Gostou do disco? Talvez você se interesse por Saudade (O Corte 腹切り) (2018), último EP da Ventre, e as criações da banda mineira Lupe de Lupe.

Terno Rei – Violeta (2019) 

Se no início da carreira, a banda formada por Ale Sater (voz e baixo), Bruno Paschoal (guitarra), Greg Vinha (guitarra) e Luis Cardoso (bateria), parecia investir em uma sonoridade enevoada, marca do introdutório Vigília (2014), o grupo se permitiu provar novas possibilidades com o LP seguinte, Essa Noite Bateu Com Um Sonho (2016). Um ensaio para que viria a ser o posterior Violeta (2019).
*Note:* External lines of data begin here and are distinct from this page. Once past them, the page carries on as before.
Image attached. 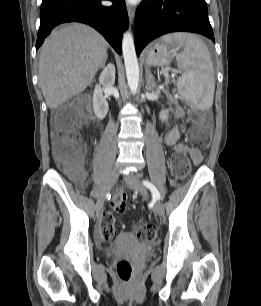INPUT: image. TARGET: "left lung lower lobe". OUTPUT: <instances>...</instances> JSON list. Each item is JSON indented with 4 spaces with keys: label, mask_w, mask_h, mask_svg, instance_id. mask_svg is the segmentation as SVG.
<instances>
[{
    "label": "left lung lower lobe",
    "mask_w": 261,
    "mask_h": 306,
    "mask_svg": "<svg viewBox=\"0 0 261 306\" xmlns=\"http://www.w3.org/2000/svg\"><path fill=\"white\" fill-rule=\"evenodd\" d=\"M178 31L199 33L214 42L205 0L142 1L134 22L137 56L150 41Z\"/></svg>",
    "instance_id": "0a47b994"
}]
</instances>
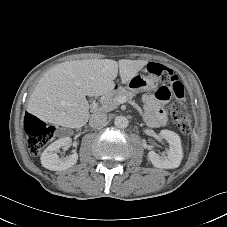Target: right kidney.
<instances>
[{"label":"right kidney","instance_id":"right-kidney-1","mask_svg":"<svg viewBox=\"0 0 227 227\" xmlns=\"http://www.w3.org/2000/svg\"><path fill=\"white\" fill-rule=\"evenodd\" d=\"M72 142L70 137L60 138L51 143L41 155V164L43 167L53 171L66 170L76 164L78 160V154H73L59 158L57 152L63 146L69 145Z\"/></svg>","mask_w":227,"mask_h":227}]
</instances>
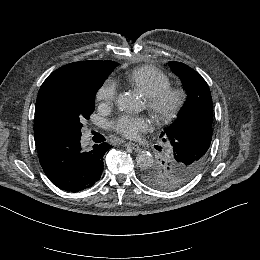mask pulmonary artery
<instances>
[{
  "instance_id": "obj_1",
  "label": "pulmonary artery",
  "mask_w": 260,
  "mask_h": 260,
  "mask_svg": "<svg viewBox=\"0 0 260 260\" xmlns=\"http://www.w3.org/2000/svg\"><path fill=\"white\" fill-rule=\"evenodd\" d=\"M87 136H88V137H90V136H91V133H90V131H88V133H87Z\"/></svg>"
}]
</instances>
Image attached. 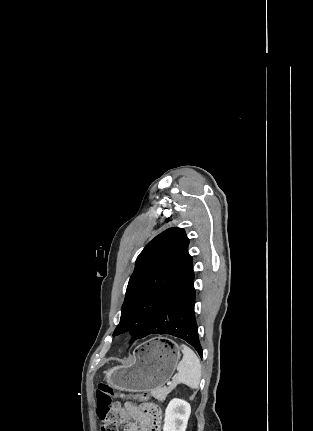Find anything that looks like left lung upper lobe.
<instances>
[{"label":"left lung upper lobe","mask_w":313,"mask_h":431,"mask_svg":"<svg viewBox=\"0 0 313 431\" xmlns=\"http://www.w3.org/2000/svg\"><path fill=\"white\" fill-rule=\"evenodd\" d=\"M189 239L170 228L150 241L136 260L113 335L130 330L137 339L160 309L194 279Z\"/></svg>","instance_id":"obj_1"}]
</instances>
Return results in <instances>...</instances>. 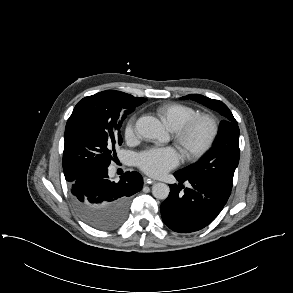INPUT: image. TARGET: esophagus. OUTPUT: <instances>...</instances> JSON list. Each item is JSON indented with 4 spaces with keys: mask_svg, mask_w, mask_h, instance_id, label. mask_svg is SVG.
Instances as JSON below:
<instances>
[{
    "mask_svg": "<svg viewBox=\"0 0 293 293\" xmlns=\"http://www.w3.org/2000/svg\"><path fill=\"white\" fill-rule=\"evenodd\" d=\"M144 181H145V184H153L156 182L154 179L149 177H145Z\"/></svg>",
    "mask_w": 293,
    "mask_h": 293,
    "instance_id": "esophagus-1",
    "label": "esophagus"
}]
</instances>
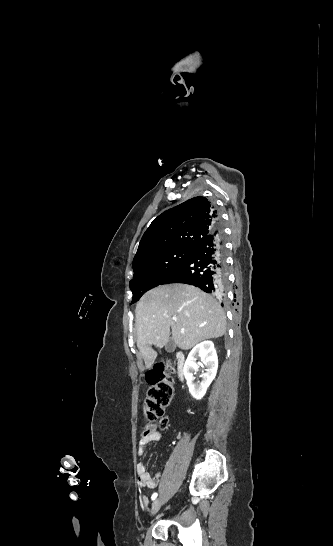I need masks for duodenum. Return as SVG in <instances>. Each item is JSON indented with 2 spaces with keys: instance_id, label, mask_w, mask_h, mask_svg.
Instances as JSON below:
<instances>
[{
  "instance_id": "obj_1",
  "label": "duodenum",
  "mask_w": 333,
  "mask_h": 546,
  "mask_svg": "<svg viewBox=\"0 0 333 546\" xmlns=\"http://www.w3.org/2000/svg\"><path fill=\"white\" fill-rule=\"evenodd\" d=\"M182 365H183V359L182 357H178V376L182 377Z\"/></svg>"
}]
</instances>
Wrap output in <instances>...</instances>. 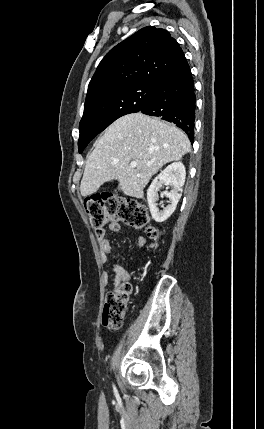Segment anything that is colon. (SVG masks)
<instances>
[{"label":"colon","instance_id":"5ec220e1","mask_svg":"<svg viewBox=\"0 0 264 429\" xmlns=\"http://www.w3.org/2000/svg\"><path fill=\"white\" fill-rule=\"evenodd\" d=\"M84 206L91 226L98 233L103 231L108 221H122L135 229L146 228V234L153 244L161 236L157 227L149 225L146 208L135 200L113 194H95L86 198ZM131 292V284L122 282L106 293L102 315L105 327L114 330L122 327Z\"/></svg>","mask_w":264,"mask_h":429}]
</instances>
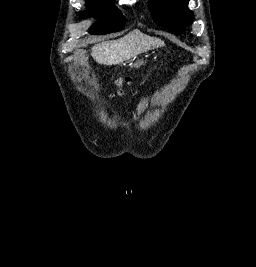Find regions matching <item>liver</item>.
<instances>
[{"mask_svg":"<svg viewBox=\"0 0 256 267\" xmlns=\"http://www.w3.org/2000/svg\"><path fill=\"white\" fill-rule=\"evenodd\" d=\"M160 46H165V44L159 38H151V36L142 34L140 30H133L127 36L119 38V40L95 44L91 48V56L97 64L116 66V64L127 62L130 58H136L143 52L160 48Z\"/></svg>","mask_w":256,"mask_h":267,"instance_id":"6515ba94","label":"liver"}]
</instances>
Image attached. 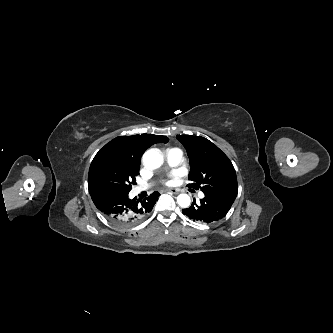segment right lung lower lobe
<instances>
[{
    "mask_svg": "<svg viewBox=\"0 0 333 333\" xmlns=\"http://www.w3.org/2000/svg\"><path fill=\"white\" fill-rule=\"evenodd\" d=\"M89 193L95 206L108 220L124 227L142 221L152 210L160 195L158 192H153L139 203L135 198H129V192L107 186H89Z\"/></svg>",
    "mask_w": 333,
    "mask_h": 333,
    "instance_id": "1",
    "label": "right lung lower lobe"
}]
</instances>
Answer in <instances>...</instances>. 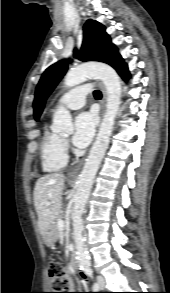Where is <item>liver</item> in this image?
I'll use <instances>...</instances> for the list:
<instances>
[{
	"label": "liver",
	"instance_id": "1",
	"mask_svg": "<svg viewBox=\"0 0 170 293\" xmlns=\"http://www.w3.org/2000/svg\"><path fill=\"white\" fill-rule=\"evenodd\" d=\"M64 175L47 174L39 178L34 188V205L38 215V227L43 235L50 228L62 208Z\"/></svg>",
	"mask_w": 170,
	"mask_h": 293
}]
</instances>
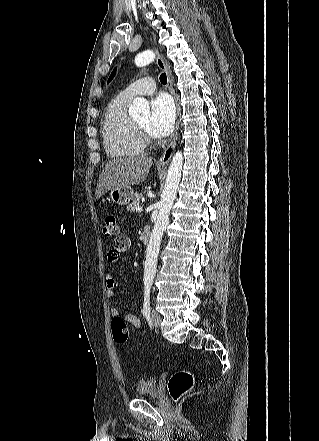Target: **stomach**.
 I'll list each match as a JSON object with an SVG mask.
<instances>
[{
  "label": "stomach",
  "instance_id": "1",
  "mask_svg": "<svg viewBox=\"0 0 319 441\" xmlns=\"http://www.w3.org/2000/svg\"><path fill=\"white\" fill-rule=\"evenodd\" d=\"M134 191L132 187L125 186L110 190L109 200L118 205H127L133 199Z\"/></svg>",
  "mask_w": 319,
  "mask_h": 441
}]
</instances>
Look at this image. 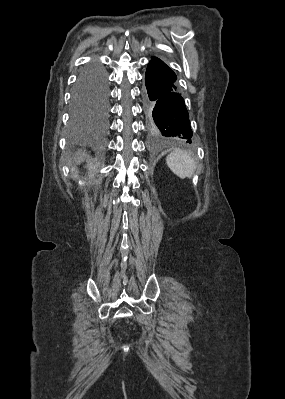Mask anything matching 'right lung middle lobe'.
<instances>
[{
    "mask_svg": "<svg viewBox=\"0 0 285 399\" xmlns=\"http://www.w3.org/2000/svg\"><path fill=\"white\" fill-rule=\"evenodd\" d=\"M108 109L106 75L98 63L85 67L72 94V120L78 125L93 117H102Z\"/></svg>",
    "mask_w": 285,
    "mask_h": 399,
    "instance_id": "right-lung-middle-lobe-1",
    "label": "right lung middle lobe"
}]
</instances>
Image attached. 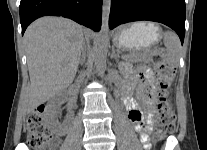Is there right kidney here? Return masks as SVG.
<instances>
[{"label":"right kidney","mask_w":207,"mask_h":150,"mask_svg":"<svg viewBox=\"0 0 207 150\" xmlns=\"http://www.w3.org/2000/svg\"><path fill=\"white\" fill-rule=\"evenodd\" d=\"M67 100L66 92H59L53 98H51L46 107H45V117L48 123L49 128L54 133H59V123L56 120L57 114L59 112V108L63 102Z\"/></svg>","instance_id":"1"}]
</instances>
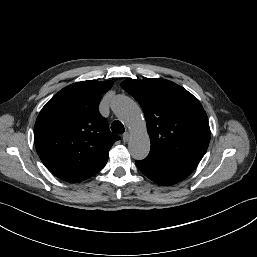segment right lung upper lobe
I'll list each match as a JSON object with an SVG mask.
<instances>
[{
  "mask_svg": "<svg viewBox=\"0 0 257 257\" xmlns=\"http://www.w3.org/2000/svg\"><path fill=\"white\" fill-rule=\"evenodd\" d=\"M112 81H82L60 90L40 111L34 128L37 153L47 169L71 183L88 179L107 163L120 139L98 105Z\"/></svg>",
  "mask_w": 257,
  "mask_h": 257,
  "instance_id": "cb5924a9",
  "label": "right lung upper lobe"
}]
</instances>
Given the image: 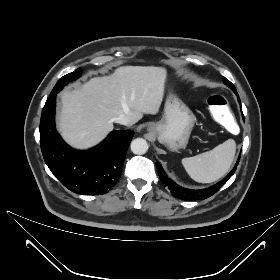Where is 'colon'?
I'll return each mask as SVG.
<instances>
[{
    "label": "colon",
    "mask_w": 280,
    "mask_h": 280,
    "mask_svg": "<svg viewBox=\"0 0 280 280\" xmlns=\"http://www.w3.org/2000/svg\"><path fill=\"white\" fill-rule=\"evenodd\" d=\"M209 111L220 125L225 127V130L230 135H235L239 131V125L232 115L231 109L226 98L220 94H213L207 98Z\"/></svg>",
    "instance_id": "obj_1"
}]
</instances>
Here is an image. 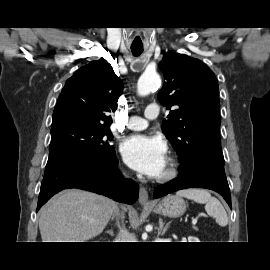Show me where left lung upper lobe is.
Returning a JSON list of instances; mask_svg holds the SVG:
<instances>
[{
  "label": "left lung upper lobe",
  "instance_id": "obj_1",
  "mask_svg": "<svg viewBox=\"0 0 270 270\" xmlns=\"http://www.w3.org/2000/svg\"><path fill=\"white\" fill-rule=\"evenodd\" d=\"M166 79L158 100L170 110L162 131L177 151L180 164L196 154L223 156L219 135V86L200 60L168 52L159 63ZM174 106L175 109L171 110Z\"/></svg>",
  "mask_w": 270,
  "mask_h": 270
}]
</instances>
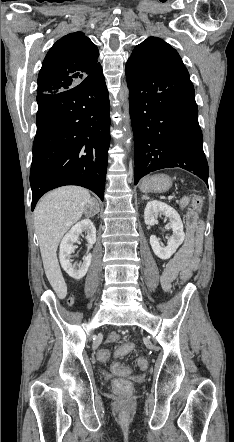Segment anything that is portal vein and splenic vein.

Entre versos confessionais e arranjos nostálgicos, por vezes íntimos do pop rock produzido na década de 1980, o álbum cresce como uma coletânea de faixas que continuam a ecoar na cabeça, mesmo após a audição. 

Gostou do disco? Aproveite para conhecer o trabalho da Cabana Café, Vella, Mannequin Trees e Gab Ferreira.

Jadsa – Olho de Vidro (2021)

Jadsa já havia dado uma boa mostra do próprio talento com o lançamento do curioso Taxidermia Vol. 1 (2020), produto da sua parceria com o multi-instrumentista e produtor João Milet Meirelles. Contudo não é nada que se compare à riqueza encontrada em Olho de Vidro (2021). O primeiro álbum de estúdio nasce como uma colorida combinação de elementos, que transita por diferentes campos da música brasileira de forma tão inventiva quanto referencial. Composições que resgatam elementos da obra de Gal Costa e Itamar Assumpção, mas também aludem a nomes recentes da cena brasileira, como Josyara, Ana Frango Elétrico, Kiko Dinucci e Luiza Lian. 

Gostou do disco? Conheça as outras mulheres incríveis do selo, como ÀIYÉ e seu EP Gratitrevas (2020) e Rita Oliva, no primeiro disco do PARATI, Superfície (2015).

Jennifer Souza – Pedra Pacífica Branca (2021)

Conhecida pelo trabalho como integrante da banda mineira Moons, Jennifer Souza criou um dos registros mais sensíveis da música brasileira recente. Sequência de Impossível Breve (2013), a obra de nove faixas se revela ao público em pequenas doses e sem pressa. São delicadas camadas instrumentais e ambientações jazzísticas que encantam pela economia dos elementos. Um precioso exercício criativo que ganha ainda mais destaque na vulnerabilidade explícita nos versos de “Ultraleve”, “Serena” e “Oração ao Sol”. 

Gostou do disco? Além do Moons, o mesmo refinamento estético pode ser percebido nas músicas de Apeles, Quarto Negro e Câmara.